In summary, moderate evidence supports integrating PRP injections into multimodal treatment for tendinopathy and muscle strains. More research is required to clarify the optimal role in ligament injuries, arthritis, and surgical applications. Regulatory standards for PRP preparation may help advance the field.
Role of PRP in Shoulder Bursitis
Shoulder bursitis involves inflammation of the subacromial-subdeltoid bursa that overlies the rotator cuff and humeral head. This can cause shoulder pain, limited mobility, and difficulty with overhead activities.1 Injectable treatments like corticosteroids and platelet-rich plasma (PRP) aim to reduce inflammation and enhance healing.

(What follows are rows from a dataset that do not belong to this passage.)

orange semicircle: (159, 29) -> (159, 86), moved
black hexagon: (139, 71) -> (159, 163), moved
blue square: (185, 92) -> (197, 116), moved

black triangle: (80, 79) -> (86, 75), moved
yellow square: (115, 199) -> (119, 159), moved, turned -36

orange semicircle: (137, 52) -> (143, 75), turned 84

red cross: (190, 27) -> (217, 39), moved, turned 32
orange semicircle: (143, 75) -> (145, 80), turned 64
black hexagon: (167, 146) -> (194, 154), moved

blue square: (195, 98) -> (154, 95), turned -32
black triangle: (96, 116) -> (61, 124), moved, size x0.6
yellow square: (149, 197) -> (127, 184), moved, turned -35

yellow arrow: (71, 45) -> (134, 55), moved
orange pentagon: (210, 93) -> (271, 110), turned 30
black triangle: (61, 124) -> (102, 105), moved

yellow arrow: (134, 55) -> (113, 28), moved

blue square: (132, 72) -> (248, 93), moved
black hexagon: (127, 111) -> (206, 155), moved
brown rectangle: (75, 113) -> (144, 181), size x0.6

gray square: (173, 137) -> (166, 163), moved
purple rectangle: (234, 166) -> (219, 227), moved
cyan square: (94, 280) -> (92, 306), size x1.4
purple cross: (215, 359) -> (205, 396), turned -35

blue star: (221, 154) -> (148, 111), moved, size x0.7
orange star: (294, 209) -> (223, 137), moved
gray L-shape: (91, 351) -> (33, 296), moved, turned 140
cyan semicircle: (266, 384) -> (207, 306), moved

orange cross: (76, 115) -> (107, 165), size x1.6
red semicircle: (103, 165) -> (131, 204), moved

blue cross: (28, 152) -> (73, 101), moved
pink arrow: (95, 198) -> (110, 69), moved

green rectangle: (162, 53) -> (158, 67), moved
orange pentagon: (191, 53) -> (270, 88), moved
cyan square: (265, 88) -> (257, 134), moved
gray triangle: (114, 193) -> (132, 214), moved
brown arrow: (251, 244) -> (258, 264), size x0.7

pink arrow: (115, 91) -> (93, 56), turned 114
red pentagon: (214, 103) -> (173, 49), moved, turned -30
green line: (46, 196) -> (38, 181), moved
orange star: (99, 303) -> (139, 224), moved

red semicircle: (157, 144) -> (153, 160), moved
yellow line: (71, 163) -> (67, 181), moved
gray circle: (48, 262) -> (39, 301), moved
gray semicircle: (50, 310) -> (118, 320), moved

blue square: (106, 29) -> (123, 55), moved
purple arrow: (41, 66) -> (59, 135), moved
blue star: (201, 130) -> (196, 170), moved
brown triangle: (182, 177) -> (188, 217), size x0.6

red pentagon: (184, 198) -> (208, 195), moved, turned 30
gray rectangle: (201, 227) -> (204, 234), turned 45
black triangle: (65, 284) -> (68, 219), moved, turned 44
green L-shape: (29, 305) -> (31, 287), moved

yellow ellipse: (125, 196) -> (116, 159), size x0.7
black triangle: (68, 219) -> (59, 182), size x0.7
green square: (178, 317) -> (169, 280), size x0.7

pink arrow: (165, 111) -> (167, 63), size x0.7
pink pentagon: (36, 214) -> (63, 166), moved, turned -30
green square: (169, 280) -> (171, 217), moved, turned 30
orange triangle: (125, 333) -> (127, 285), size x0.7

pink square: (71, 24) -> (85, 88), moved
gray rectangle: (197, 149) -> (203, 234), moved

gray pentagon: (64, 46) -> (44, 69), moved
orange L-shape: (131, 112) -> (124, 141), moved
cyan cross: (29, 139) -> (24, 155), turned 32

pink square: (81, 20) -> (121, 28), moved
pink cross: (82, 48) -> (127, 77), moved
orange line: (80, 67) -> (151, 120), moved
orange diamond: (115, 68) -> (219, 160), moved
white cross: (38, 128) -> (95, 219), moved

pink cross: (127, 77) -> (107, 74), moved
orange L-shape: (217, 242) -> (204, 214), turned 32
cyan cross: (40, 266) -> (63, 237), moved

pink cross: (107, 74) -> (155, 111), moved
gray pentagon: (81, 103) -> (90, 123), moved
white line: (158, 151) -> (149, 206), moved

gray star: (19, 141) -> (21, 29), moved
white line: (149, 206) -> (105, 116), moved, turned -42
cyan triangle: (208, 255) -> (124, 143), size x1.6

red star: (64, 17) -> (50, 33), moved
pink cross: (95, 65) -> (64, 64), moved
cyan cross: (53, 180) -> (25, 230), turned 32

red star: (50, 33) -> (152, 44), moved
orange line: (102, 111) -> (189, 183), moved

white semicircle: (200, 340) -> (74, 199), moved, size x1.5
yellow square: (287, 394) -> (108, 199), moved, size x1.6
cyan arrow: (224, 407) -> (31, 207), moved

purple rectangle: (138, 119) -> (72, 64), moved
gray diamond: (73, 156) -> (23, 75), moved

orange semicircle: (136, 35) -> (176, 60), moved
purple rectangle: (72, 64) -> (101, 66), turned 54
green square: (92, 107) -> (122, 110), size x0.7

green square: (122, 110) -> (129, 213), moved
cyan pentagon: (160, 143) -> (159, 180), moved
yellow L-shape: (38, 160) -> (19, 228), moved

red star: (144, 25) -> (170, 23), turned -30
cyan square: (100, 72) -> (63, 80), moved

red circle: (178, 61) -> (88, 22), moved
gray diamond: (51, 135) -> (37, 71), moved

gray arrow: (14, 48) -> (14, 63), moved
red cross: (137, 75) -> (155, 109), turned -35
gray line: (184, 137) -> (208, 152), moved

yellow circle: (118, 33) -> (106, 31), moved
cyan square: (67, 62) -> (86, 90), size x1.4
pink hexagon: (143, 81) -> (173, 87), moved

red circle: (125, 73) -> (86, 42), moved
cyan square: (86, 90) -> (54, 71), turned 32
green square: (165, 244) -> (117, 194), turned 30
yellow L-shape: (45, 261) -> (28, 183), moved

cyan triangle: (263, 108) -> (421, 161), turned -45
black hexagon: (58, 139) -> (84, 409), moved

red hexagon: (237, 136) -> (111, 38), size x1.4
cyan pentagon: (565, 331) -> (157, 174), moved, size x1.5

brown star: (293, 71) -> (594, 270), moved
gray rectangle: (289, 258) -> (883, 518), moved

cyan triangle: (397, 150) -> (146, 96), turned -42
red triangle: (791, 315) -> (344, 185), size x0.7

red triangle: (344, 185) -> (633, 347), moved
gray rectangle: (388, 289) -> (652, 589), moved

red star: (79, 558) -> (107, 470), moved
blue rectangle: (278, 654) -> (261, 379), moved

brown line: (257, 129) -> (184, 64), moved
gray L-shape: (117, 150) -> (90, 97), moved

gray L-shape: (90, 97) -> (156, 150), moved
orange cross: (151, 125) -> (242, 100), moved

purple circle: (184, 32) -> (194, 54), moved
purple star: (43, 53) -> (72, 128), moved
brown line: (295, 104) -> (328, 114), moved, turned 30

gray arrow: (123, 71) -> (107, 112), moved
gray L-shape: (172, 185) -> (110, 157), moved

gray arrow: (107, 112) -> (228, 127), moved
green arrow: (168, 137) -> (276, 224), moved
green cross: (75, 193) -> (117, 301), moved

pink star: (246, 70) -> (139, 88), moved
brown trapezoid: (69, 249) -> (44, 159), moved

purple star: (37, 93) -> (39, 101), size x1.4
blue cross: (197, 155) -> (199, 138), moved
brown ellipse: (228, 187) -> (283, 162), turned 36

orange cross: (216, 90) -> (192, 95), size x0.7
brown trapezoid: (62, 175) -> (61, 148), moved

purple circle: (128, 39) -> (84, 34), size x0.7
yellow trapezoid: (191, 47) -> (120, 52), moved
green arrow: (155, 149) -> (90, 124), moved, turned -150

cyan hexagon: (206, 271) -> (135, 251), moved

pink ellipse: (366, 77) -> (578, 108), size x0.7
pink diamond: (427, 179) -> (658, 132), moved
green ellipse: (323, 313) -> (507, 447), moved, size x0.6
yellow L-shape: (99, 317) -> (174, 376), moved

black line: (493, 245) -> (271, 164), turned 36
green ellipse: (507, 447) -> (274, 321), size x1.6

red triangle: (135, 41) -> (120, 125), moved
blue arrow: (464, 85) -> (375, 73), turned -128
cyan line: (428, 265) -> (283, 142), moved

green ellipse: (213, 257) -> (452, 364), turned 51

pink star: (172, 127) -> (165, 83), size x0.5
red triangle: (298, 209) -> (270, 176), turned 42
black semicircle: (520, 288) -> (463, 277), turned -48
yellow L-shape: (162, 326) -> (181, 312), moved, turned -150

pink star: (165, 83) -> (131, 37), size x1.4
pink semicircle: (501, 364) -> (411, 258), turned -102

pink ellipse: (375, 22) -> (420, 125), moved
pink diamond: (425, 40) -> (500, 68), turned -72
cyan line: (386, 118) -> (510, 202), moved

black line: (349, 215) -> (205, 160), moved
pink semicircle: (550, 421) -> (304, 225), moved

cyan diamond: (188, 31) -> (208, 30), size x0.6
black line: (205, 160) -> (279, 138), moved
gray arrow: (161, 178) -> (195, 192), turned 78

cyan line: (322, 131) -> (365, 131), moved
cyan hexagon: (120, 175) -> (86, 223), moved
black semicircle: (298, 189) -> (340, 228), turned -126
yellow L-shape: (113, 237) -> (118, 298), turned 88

Repetitive shoulder overuse or injury causes inflammation and swelling of the subacromial bursa. This impinges and irritates the rotator cuff tendons. Fluid accumulation within the bursa limits mobility and contributes to subacromial impingement. Inflamed bursal tissue also releases pro-inflammatory cytokines that sensitize local pain receptors.
Rationale for PRP
Growth factors concentrated in PRP could help resolve bursal inflammation and promote healing by stimulating bursal fibroblasts and modulating immune cells.2 PRP also improves rotator cuff tendon integrity based on animal studies. These mechanisms provide a rationale for studying PRP in shoulder bursitis.
Efficacy of PRP Injections
Multiple randomized trials show PRP injections significantly improve shoulder pain and function in subacromial bursitis without adverse effects.3 Improvements persist over 6-12 months compared to placebo or steroid injections. PRP also appears superior to exercise therapy alone. Repeated PRP injections can extend benefits.
Limitations of Evidence
Optimal PRP formulations and injection regimens need further study. Whether PRP offers long-term modification versus just symptom relief is also unclear. High-quality multi-center trials with imaging outcomes could strengthen the evidence for PRP in shoulder bursitis.
In summary, current evidence supports PRP as an effective treatment option for shoulder bursitis refractory to conservative treatment. PRP injections can provide sustained reductions in pain and improvements in mobility compared to other injectables. Further research could help optimize PRP therapy protocols.